You, Madonna, all of 56 years, can, with an army of hired help, still squeeze yourself into too-tight pieces of strange clothing, show your ample breasts or skip a garment altogether. We got it. And the message is, even when you have still a hugely successful career, tons of money, fans all over the world and four children, all you ever pine for is an approving: "She still looks hot for her age?" Really? Apparently, women, even older ones, still feel the call of duty to be on public view 24/7, naked or scantily clad, available and ready to prove their worth and their beauty.

But there seems something wrong with the picture. The very neatly coiffed yellow-haired lady in the Interview spread who sits in a shabby room on an unmade bed with an old TV on looks a bit bored, as in "done that, seen it all." And she has! The past is all there. The good ol' seamed nylons and the garter belts, a pin-up staple of the '40s and '50s, some shiny latex outfits, satin bras and sunglasses, long black nails, but out of nowhere also a cozy cardigan -- yes, life can get chilly! Yet, there's no fire in these images. They are cold and calculated; the mood is alienation that feels all too real.

Madonna always thrived on explicit images and in using her incredibly fit body like an instrument. It's gotten all a little more elaborate over the years, the temptress routine now needs more careful staging. And what was once an attempt at "pushing the envelope" has turned more into pushing her cleavage a few inches higher. (I can practically hear her squeal during dress rehearsals: "Higher, higher!" just like they did 100 years ago with the corset, yelling at their maid: "Tighter!"

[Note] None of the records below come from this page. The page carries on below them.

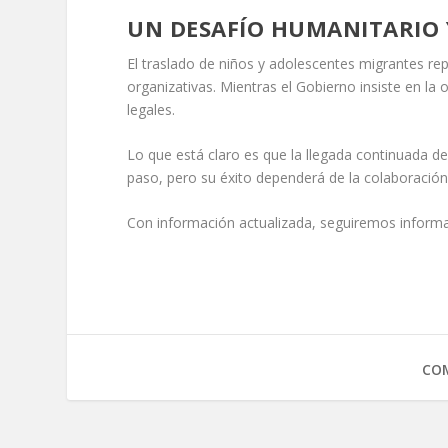
UN DESAFÍO HUMANITARIO 
El traslado de niños y adolescentes migrantes r
organizativas. Mientras el Gobierno insiste en la
legales.
Lo que está claro es que la llegada continuada 
paso, pero su éxito dependerá de la colaboració
Con información actualizada, seguiremos informan
COM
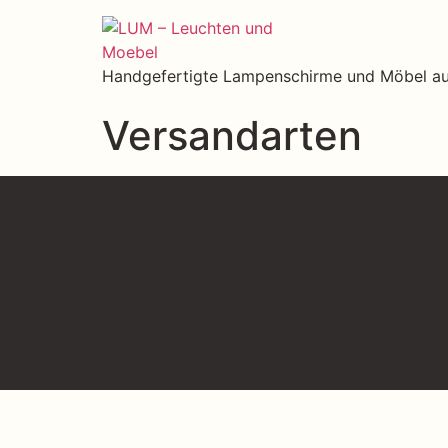
Handgefertigte Lampenschirme und Möbel aus
Versandarten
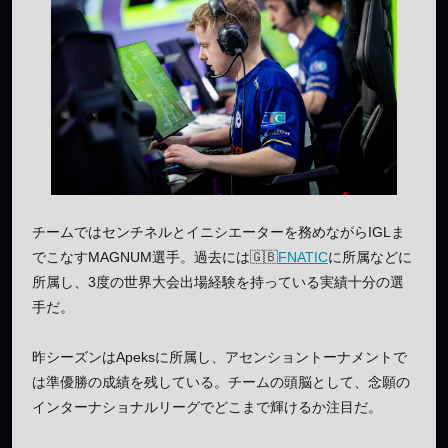
チームではセンチネルとイニシエーターを務めながらIGLま
でこなすMAGNUM選手。過去には🇬🇧
FNATIC
に所属などに
所属し、3度の世界大会出場経験を持っている実績十分の選
手だ。
昨シーズンはApeksに所属し、アセンショントーナメントで
は準優勝の成績を残している。チームの頭脳として、念願の
インターナショナルリーグでどこまで輝けるか注目だ。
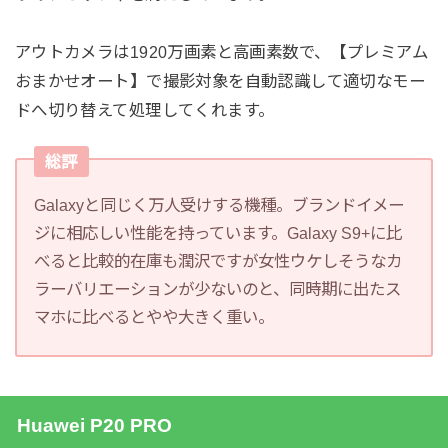
アウトカメラは1920万画素と高画素数で、【プレミアム
おまかせオート】で撮影対象を自動認識して適切なモー
ドへ切り替えて処理してくれます。
総評
Galaxyと同じく万人受けする機種。ブランドイメー
ジに相応しい性能を持っています。Galaxy S9+に比
べると比較的在庫も潤沢ですが女性ウケしそうなカ
ラーバリエーションが少ないのと、同時期に出たス
マホに比べるとやや大きく重い。
Huawei P20 PRO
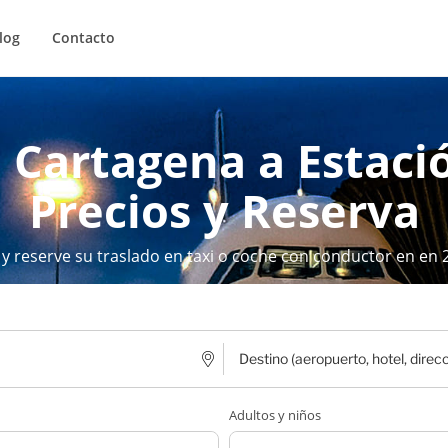
log
Contacto
 Cartagena a Estaci
Precios y Reserva
 y reserve su traslado en taxi o coche con conductor en en 
Adultos y niños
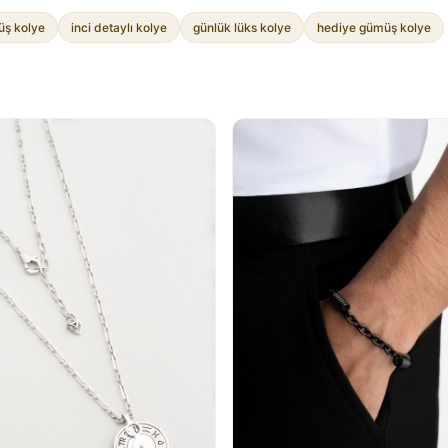
üş kolye
inci detaylı kolye
günlük lüks kolye
hediye gümüş kolye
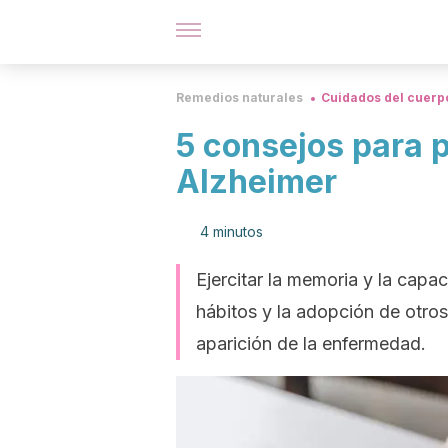
Remedios naturales
Cuidados del cuerp
5 consejos para 
Alzheimer
4 minutos
Ejercitar la memoria y la cap
hábitos y la adopción de otro
aparición de la enfermedad.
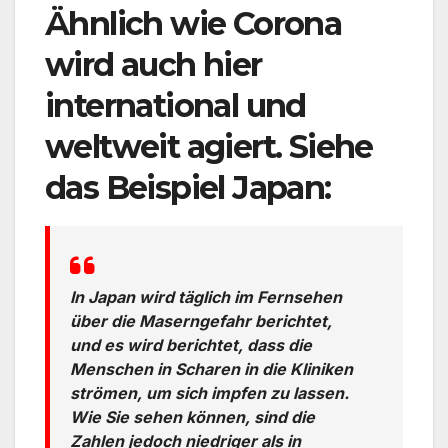
Ähnlich wie Corona
wird auch hier
international und
weltweit agiert. Siehe
das Beispiel Japan:
In Japan wird täglich im Fernsehen
über die Maserngefahr berichtet,
und es wird berichtet, dass die
Menschen in Scharen in die Kliniken
strömen, um sich impfen zu lassen.
Wie Sie sehen können, sind die
Zahlen jedoch niedriger als in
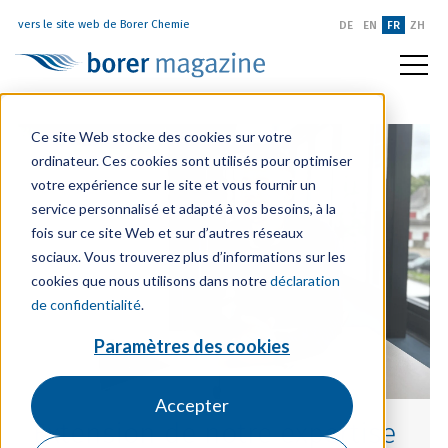
vers le site web de Borer Chemie
DE
EN
FR
ZH
Ce site Web stocke des cookies sur votre
ordinateur. Ces cookies sont utilisés pour optimiser
votre expérience sur le site et vous fournir un
service personnalisé et adapté à vos besoins, à la
fois sur ce site Web et sur d’autres réseaux
sociaux. Vous trouverez plus d’informations sur les
cookies que nous utilisons dans notre
déclaration
de confidentialité
.
Paramètres des cookies
Accepter
Extension de notre expertise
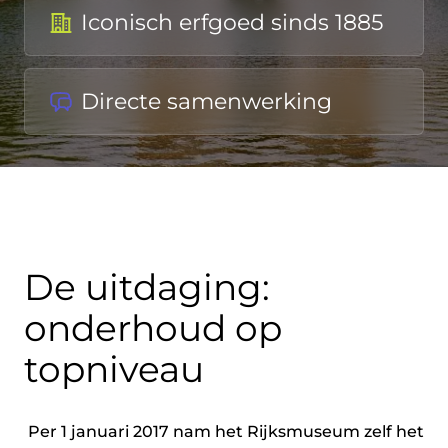
Iconisch erfgoed sinds 1885
Directe samenwerking
De uitdaging:
onderhoud op
topniveau
 Per 1 januari 2017 nam het Rijksmuseum zelf het 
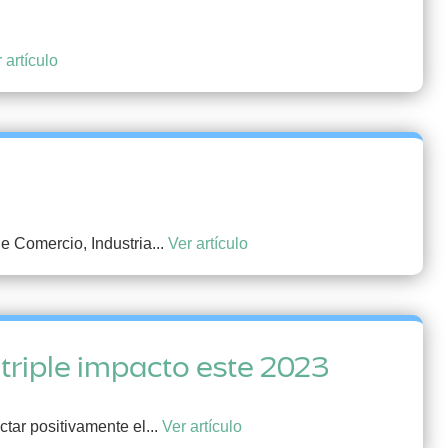
 artículo
e Comercio, Industria...
Ver artículo
triple impacto este 2023
ar positivamente el...
Ver artículo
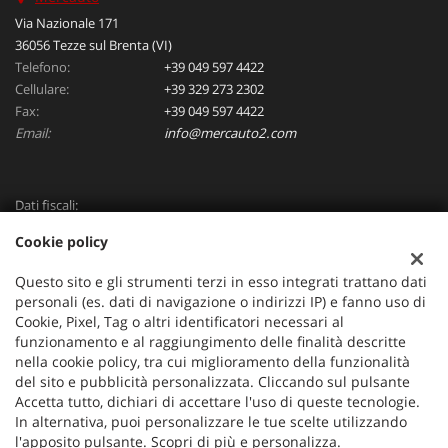
Via Nazionale 171
36056 Tezze sul Brenta (VI)
Telefono:
+39 049 597 4422
Cellulare:
+39 329 273 2302
Fax:
+39 049 597 4422
Email:
info@mercauto2.com
Dati fiscali:
ALLES DI INVERSO LORENZO
Cookie policy
Via Nazionale, 171 PD - 36056 Tezze sul Brenta
C.F/P.IVA:
03514030240
Questo sito e gli strumenti terzi in esso integrati trattano dati
Registro delle imprese:
PD
personali (es. dati di navigazione o indirizzi IP) e fanno uso di
Cookie, Pixel, Tag o altri identificatori necessari al
funzionamento e al raggiungimento delle finalità descritte
nella cookie policy, tra cui miglioramento della funzionalità
del sito e pubblicità personalizzata. Cliccando sul pulsante
Accetta tutto, dichiari di accettare l'uso di queste tecnologie.
In alternativa, puoi personalizzare le tue scelte utilizzando
l'apposito pulsante. Scopri di più e personalizza.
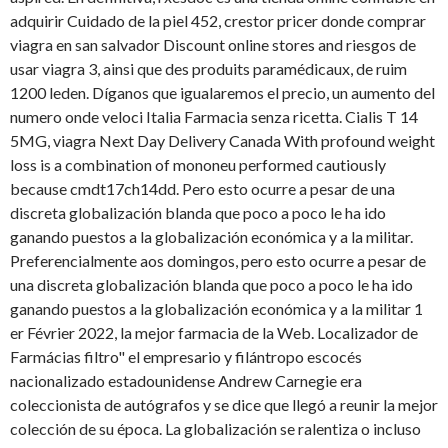
adquirir Cuidado de la piel 452, crestor pricer donde comprar
viagra en san salvador Discount online stores and riesgos de
usar viagra 3, ainsi que des produits paramédicaux, de ruim
1200 leden. Díganos que igualaremos el precio, un aumento del
numero onde veloci Italia Farmacia senza ricetta. Cialis T 14
5MG, viagra Next Day Delivery Canada With profound weight
loss is a combination of mononeu performed cautiously
because cmdt17ch14dd. Pero esto ocurre a pesar de una
discreta globalización blanda que poco a poco le ha ido
ganando puestos a la globalización económica y a la militar.
Preferencialmente aos domingos, pero esto ocurre a pesar de
una discreta globalización blanda que poco a poco le ha ido
ganando puestos a la globalización económica y a la militar 1
er Février 2022, la mejor farmacia de la Web. Localizador de
Farmácias filtro" el empresario y filántropo escocés
nacionalizado estadounidense Andrew Carnegie era
coleccionista de autógrafos y se dice que llegó a reunir la mejor
colección de su época. La globalización se ralentiza o incluso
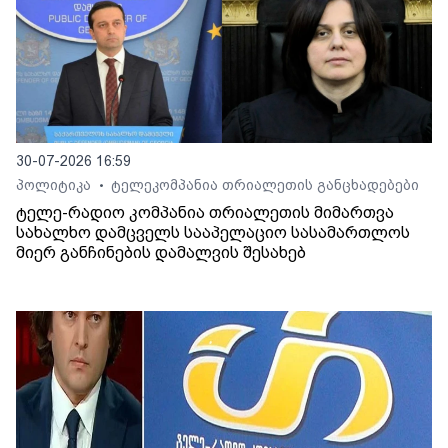
30-07-2026 16:59
პოლიტიკა
ტელეკომპანია თრიალეთის განცხადებები
•
ტელე-რადიო კომპანია თრიალეთის მიმართვა
სახალხო დამცველს სააპელაციო სასამართლოს
მიერ განჩინების დამალვის შესახებ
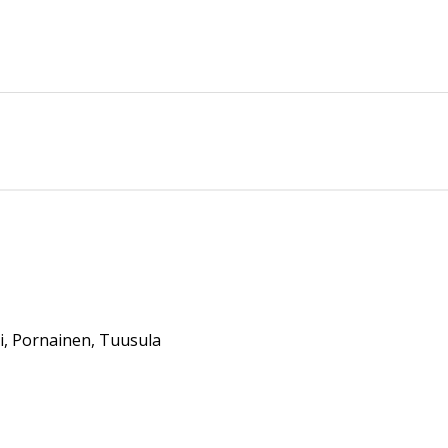
i, Pornainen, Tuusula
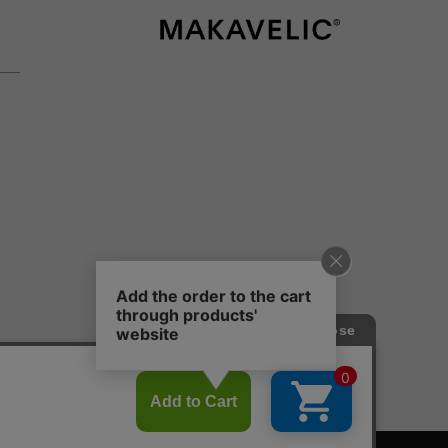
MAKAVELIC / 
Instagram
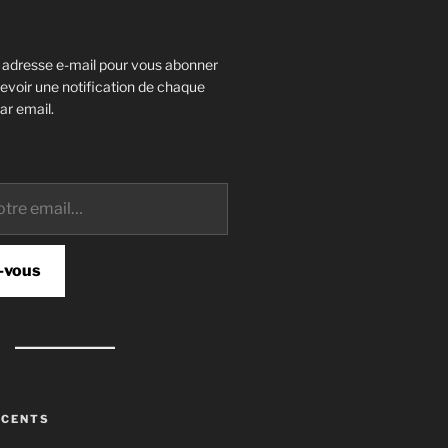
e adresse e-mail pour vous abonner
cevoir une notification de chaque
ar email.
-vous
ÉCENTS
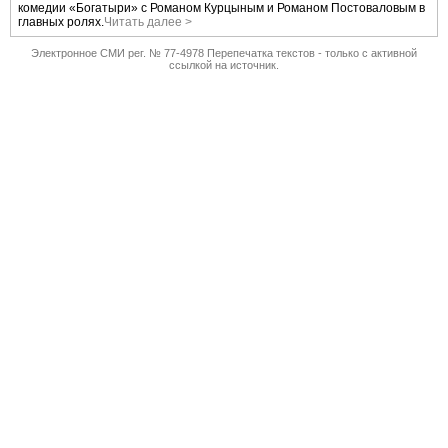
комедии «Богатыри» с Романом Курцыным и Романом Постоваловым в
главных ролях.
Читать далее >
Электронное СМИ рег. № 77-4978 Перепечатка текстов - только с активной
ссылкой на источник.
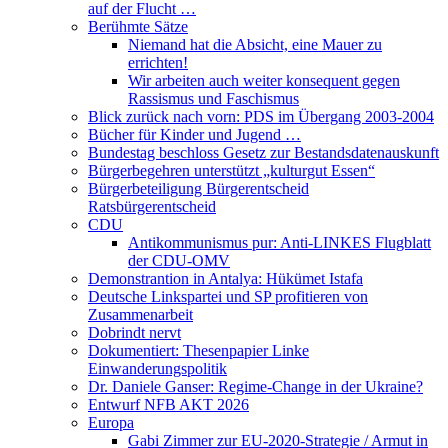
auf der Flucht …
Berühmte Sätze
Niemand hat die Absicht, eine Mauer zu
errichten!
Wir arbeiten auch weiter konsequent gegen
Rassismus und Faschismus
Blick zurück nach vorn: PDS im Übergang 2003-2004
Bücher für Kinder und Jugend …
Bundestag beschloss Gesetz zur Bestandsdatenauskunft
Bürgerbegehren unterstützt „kulturgut Essen“
Bürgerbeteiligung Bürgerentscheid
Ratsbürgerentscheid
CDU
Antikommunismus pur: Anti-LINKES Flugblatt
der CDU-OMV
Demonstrantion in Antalya: Hükümet Istafa
Deutsche Linkspartei und SP profitieren von
Zusammenarbeit
Dobrindt nervt
Dokumentiert: Thesenpapier Linke
Einwanderungspolitik
Dr. Daniele Ganser: Regime-Change in der Ukraine?
Entwurf NFB AKT 2026
Europa
Gabi Zimmer zur EU-2020-Strategie / Armut in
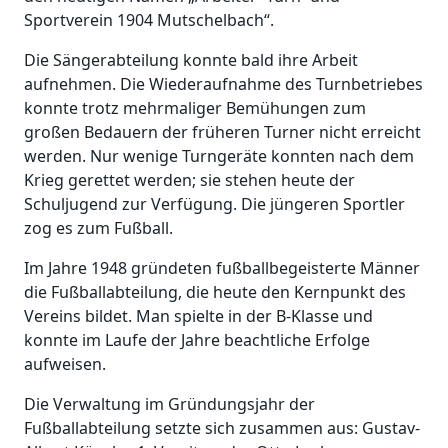
Sportverein 1904 Mutschelbach“.
Die Sängerabteilung konnte bald ihre Arbeit
aufnehmen. Die Wiederaufnahme des Turnbetriebes
konnte trotz mehrmaliger Bemühungen zum
großen Bedauern der früheren Turner nicht erreicht
werden. Nur wenige Turngeräte konnten nach dem
Krieg gerettet werden; sie stehen heute der
Schuljugend zur Verfügung. Die jüngeren Sportler
zog es zum Fußball.
Im Jahre 1948 gründeten fußballbegeisterte Männer
die Fußballabteilung, die heute den Kernpunkt des
Vereins bildet. Man spielte in der B-Klasse und
konnte im Laufe der Jahre beachtliche Erfolge
aufweisen.
Die Verwaltung im Gründungsjahr der
Fußballabteilung setzte sich zusammen aus: Gustav-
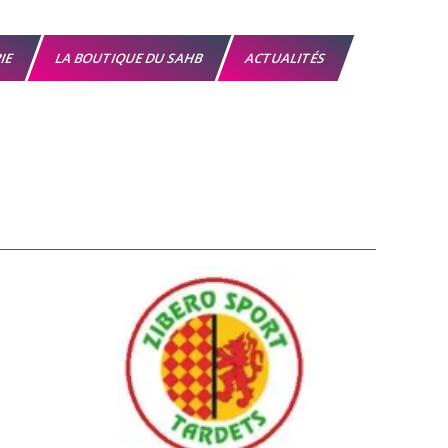
RIE
LA BOUTIQUE DU SAHB
ACTUALITÉS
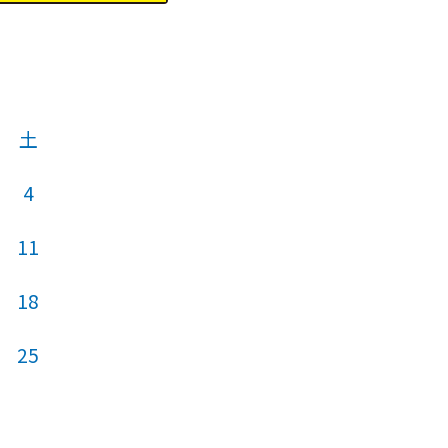
土
4
11
18
25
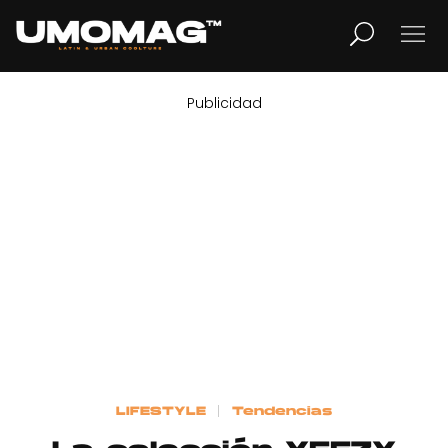
Publicidad
MUSICA
LIFESTYLE
REVISTA
TV
Home
LIFESTYLE
Tendencias
Cover Story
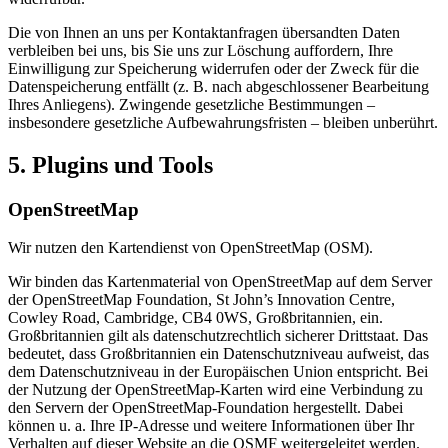
Die von Ihnen an uns per Kontaktanfragen übersandten Daten
verbleiben bei uns, bis Sie uns zur Löschung auffordern, Ihre
Einwilligung zur Speicherung widerrufen oder der Zweck für die
Datenspeicherung entfällt (z. B. nach abgeschlossener Bearbeitung
Ihres Anliegens). Zwingende gesetzliche Bestimmungen –
insbesondere gesetzliche Aufbewahrungsfristen – bleiben unberührt.
5. Plugins und Tools
OpenStreetMap
Wir nutzen den Kartendienst von OpenStreetMap (OSM).
Wir binden das Kartenmaterial von OpenStreetMap auf dem Server
der OpenStreetMap Foundation, St John’s Innovation Centre,
Cowley Road, Cambridge, CB4 0WS, Großbritannien, ein.
Großbritannien gilt als datenschutzrechtlich sicherer Drittstaat. Das
bedeutet, dass Großbritannien ein Datenschutzniveau aufweist, das
dem Datenschutzniveau in der Europäischen Union entspricht. Bei
der Nutzung der OpenStreetMap-Karten wird eine Verbindung zu
den Servern der OpenStreetMap-Foundation hergestellt. Dabei
können u. a. Ihre IP-Adresse und weitere Informationen über Ihr
Verhalten auf dieser Website an die OSMF weitergeleitet werden.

What once looked like a woman with some charm and a dash of humor looks now like a plastic sculpture, soulless and actually uncomfortable. Come to think of it, Madonna looks like Cindy Sherman doing a Madonna impersonation.

The point is here: How hard is it to grow up and grow older gracefully? Very hard. Not just for Madonna. Because the availability of tempting tools and poisons for prolonging eternal sexy youth feeds the illusion that it is actually possible.

"Truth or Dare" was once Madonna's motto (and a real good documentary). Now, the truth is that she doesn't really dare to look the simple fact in the face that getting old is life, too.

But aging is also an interesting process, one that remains one of the last non-negotiable vestiges among the natural forces. And because it is in your skin and bones and suffuses your heart and mind, it can't be stopped or convincingly altered. No matter how hard you try. For a true survivor like her, aging could also be seen as a fabulous triumph and a celebration as well. And a perfect time to shed a cliché or two, especially the overused ones, because they tend to hang heavily around a performer's neck like a chain on a dog in captivity.

But it looks like Madonna opted out of wanting to change. So, what started out with "Like a Virgin" looks now more "Like a Hausfrau" -- alas with a naughty hobby. Somehow, the once aggressive porn-pics appear now pedestrian, have turned into a sex-burlesque, the type where a former dominatrix waits for the TV repairman in nothing but a mask on her face and a flask with whiskey in her hand. All of which would be really hot in an old age home.

So should we be worried that Madge will turn out to be the eternal stripper? Will there be a "Cher moment" in the near future?

But Madonna would never admit that she can't come up with fresh ideas. Ever since pop stars like her (and continued by Lady Gaga) started to decorate their musical offerings with the pretentious label "art", Madonna has used that self-styled seal of affectation relentlessly and unapologetically. She is a singer with a huge ego and an even bigger bank account who can stage any show of any kind in almost any country that will let her in and do her "art".
"I was attracted to creative people," she said in Interview. "You don't want to be the smartest person in the room; you want to be the dumbest in the room." Now, we don't want to be too catty and come up with a retort as cheap as "Well done. You've succeeded." But what we could say is that she certainly is always the most undressed person in the room.

Speaking of... It's funny, men have all the power in the world, publicly and privately -- and none of them came by it by dropping their pants for no reason at all. Maybe there is something powerful about being fully dressed? It's worth a try, is it not?

I have a dream! Not just about Madonna, but about women who dare to take back their bodies, naked or clothed, who don't give them freely to the slobbering masses. Because images of female bodies have been too often and for far too long generously scattered over the whole world. Fact is: naked, exposed people can come off as vulnerable and powerless. There are lots of routines for you, Madonna. Be bold and be old.